Mullvad exit IPs are surprisingly identifying
Your ‘private’ VPN may be giving you the same digital fingerprint every time — and commenters are already at war
TLDR: A researcher says Mullvad may be giving users repeatable address patterns instead of truly mixing them up, making people easier to tell apart than expected. Commenters are split between outrage, shrugging acceptance, and the classic internet take that VPNs were overrated all along.
A fresh deep dive into Mullvad has the privacy crowd doing the online equivalent of dropping their coffee. The big reveal? This popular virtual private network — a tool people use to hide where they’re browsing from — may be handing users a repeatable, recognizable public-facing address pattern instead of mixing things up every time. The researcher tested thousands of key changes across nine servers and found something that felt less like chaos and more like a suspiciously neat seating chart: only 284 address combos showed up, despite trillions of possible combinations. In plain English, your “random” mask may not be so random after all.

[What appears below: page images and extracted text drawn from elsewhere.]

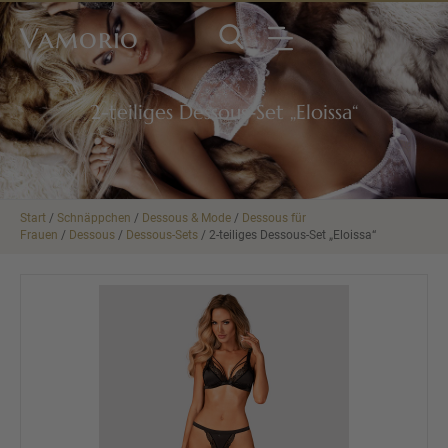
Vamorio
2-teiliges Dessous-Set „Eloissa“
Start
/
Schnäppchen
/
Dessous & Mode
/
Dessous für
Frauen
/
Dessous
/
Dessous-Sets
/ 2-teiliges Dessous-Set „Eloissa“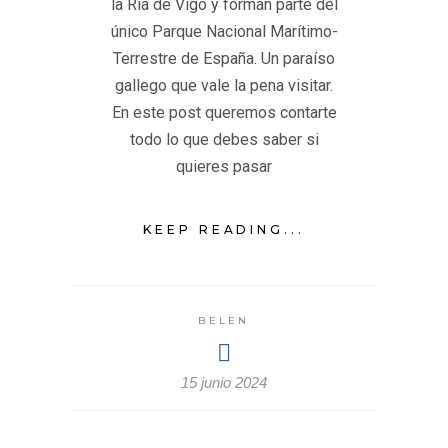
la Ría de Vigo y forman parte del
único Parque Nacional Marítimo-
Terrestre de España. Un paraíso
gallego que vale la pena visitar.
En este post queremos contarte
todo lo que debes saber si
quieres pasar
KEEP READING...
BELEN
15 junio 2024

And the comments? Absolute fireworks. One camp immediately demanded answers, with gruez basically yelling, why make it more complicated unless there’s a reason? Another faction went full scorched earth: “VPNs are snake oil” became the thread’s bluntest mic-drop, courtesy of wg0. Then came the chaos gremlins, including one commenter gleefully pointing out that site owners might actually love this because it could make banning bad actors easier. That, naturally, turned a privacy discussion into a morality play about whether VPNs protect users or protect trolls.
The funniest part is how quickly the thread split into three genres at once: panic, cynicism, and confused troubleshooting. Some shrugged and said it’s fine if it’s only a fake name, not your real identity. Others zoomed in on a practical mystery: if Mullvad’s own app can rotate keys, why can’t third-party apps do it too? The result is peak internet drama: half detective story, half trust crisis, and half people arguing that the whole product category is nonsense.
Key Points
- •The article says Mullvad assigns exit IPs deterministically based on a user’s WireGuard key rather than randomizing them on each connection.
- •The author tested nine Mullvad servers and collected exit IP data for 3,650 public keys over one night.
- •Although the theoretical combination space across those servers exceeded 8.2 trillion possibilities, the test observed only 284 distinct exit IP combinations.
- •The article reports that assigned IPs across servers tend to fall at similar percentiles within each server’s IP pool.
- •Based on repeated index matching between servers with equal pool sizes, the article hypothesizes that Mullvad uses a seed-based RNG with pool size as the bound to choose exit IP indexes.